Analysts from OCBC Investment Research (OIR) and Soochow CSSD Capital Markets have rated “hold” on Starhill Global REIT, with the recommendation from the latter being a downgrade.
The lacklustre recommendation was due to the REIT’s weaker-than-expected results for the 1HFY2021/2022 ended December.

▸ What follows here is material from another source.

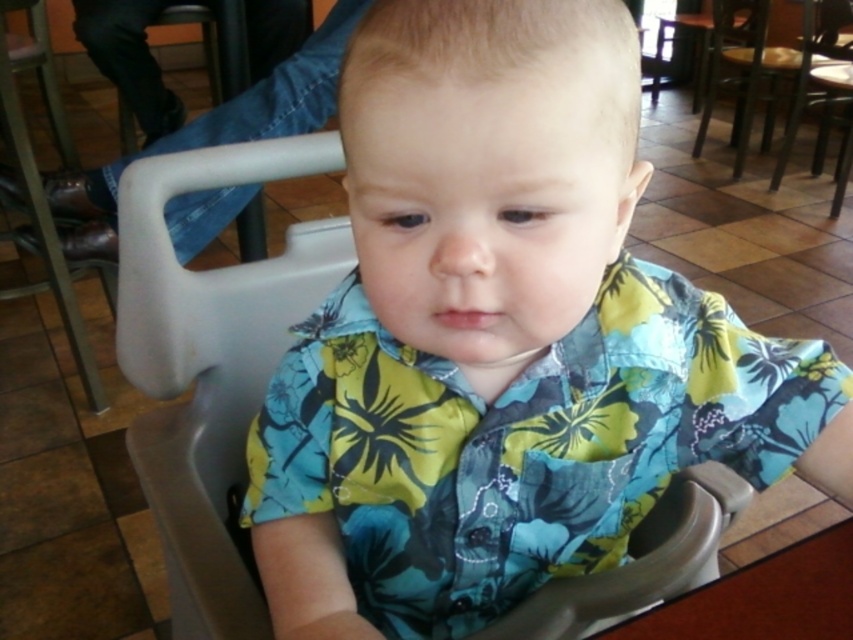 You are a parent trying to choose between placing your child in the gray plastic chair at center or the wooden chair at center. Which chair is shorter?

The gray plastic chair at center is shorter than the wooden chair at center.

You are a parent trying to place a toy on the table. The toy is too heavy to lift. You can only push it from the gray plastic chair at center to the brown wooden table at lower right. Will the toy slide down to the table?

The gray plastic chair at center is above the brown wooden table at lower right, so yes, the toy will slide down to the table if pushed from the gray plastic chair at center to the brown wooden table at lower right.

For the 1HFY2021/2022, Starhill Global REIT reported a distribution per unit (DPU) of 1.78 cents, down 5.3% y-o-y, with the decline largely attributed to the $3.1 million in distributions given out in the same period the year before.
On the REIT’s results, the team at OCBC sees some signs of recovery from the Covid-19 pandemic, but it believes that there are still uncertainties and a lack of earnings visibility ahead.

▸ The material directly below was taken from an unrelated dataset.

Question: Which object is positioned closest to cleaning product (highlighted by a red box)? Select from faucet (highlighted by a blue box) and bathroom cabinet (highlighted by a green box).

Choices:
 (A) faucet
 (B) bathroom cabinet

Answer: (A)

With that, it has lowered its fair value estimate to 61 cents from 64 cents.
“Although some of Starhill Global REIT’s properties are under master leases, the severe and widespread impact of Covid-19 has resulted in management extending, or having the intention to extend some form of rental rebate to its master lessees to share the pain and build a stronger longer-term relationship,” writes the team in its Jan 26 report.
On this, the team has cut its DPU estimates for the FY2022 and FY2023 by 6.8% and 5.3% respectively, due to higher finance costs and lower contributions from Wisma Atria.
In addition to his recommendation downgrade, Soochow CSSD Capital Markets’ analyst Simeon Ang has lowered his target price to 68 cents.
Despite the improvements seen in Wisma Atria in both shopper traffic and tenant sales, Ang expressed his concern on the weaker half-on-half (h-o-h) performance despite the seasonally peak period.
Recent data from the Singapore Tourism Board (STB) suggests that tourist arrivals are weak despite the issuance of over 100,000 vaccinated travel lane (VTL) passes in the 4QFY2021.
To be sure, 2021 tourist arrivals and receipts hit a new low of 330,000 or $1.9 billion, which implies that a revival in tourism in Singapore may be far off, notes Ang.
To this end, Ang believes the outlook for Starhill Global REIT is “less than rosy” with the declining Orchard Road retail rents, and the Toshin rent review coming in June.
The rising cost of equity (COE) and yields may crimp any potential upside to Starhill Global REIT’s unit price as well, adds Ang.
“While Starhill Global REIT is currently trading at -1 standard deviation of its three-year yield spread, we observe that this is actually a normalization to pre-Covid 19 spreads of 460 basis points,” he writes.
“With the global yield environment expected to expand, Starhill Global REIT’s current FY2023 yield of 6.8% could be sticky,” he continues.
Based on his new target price, the REIT would be “valued at a reasonable FY2023 yield and price-to-book (P/B) of 6.4% and 0.84 times, with the latter at the upper bound of its three-year historical P/B range of 0.6-0.9 times P/B.”
“Coupled with rising cost of equity (COE) as well as normalization of yields to pre-Covid levels, we believe that SGREIT is now fairly priced,” he says.
In the same report, Ang has rolled over his valuations to FY2023. He has also introduced his estimates for the FY2025.
Looking ahead, catalysts to Starhill Global REIT could stem from a positive rent review with Toshin as well as mergers and acquisitions (M&A) fuelled by its “fairly low gearing” of 36.1% as at December.
Units in Starhill Global REIT closed 1.5 cent lower or 2.4% down at 61 cents on Jan 28.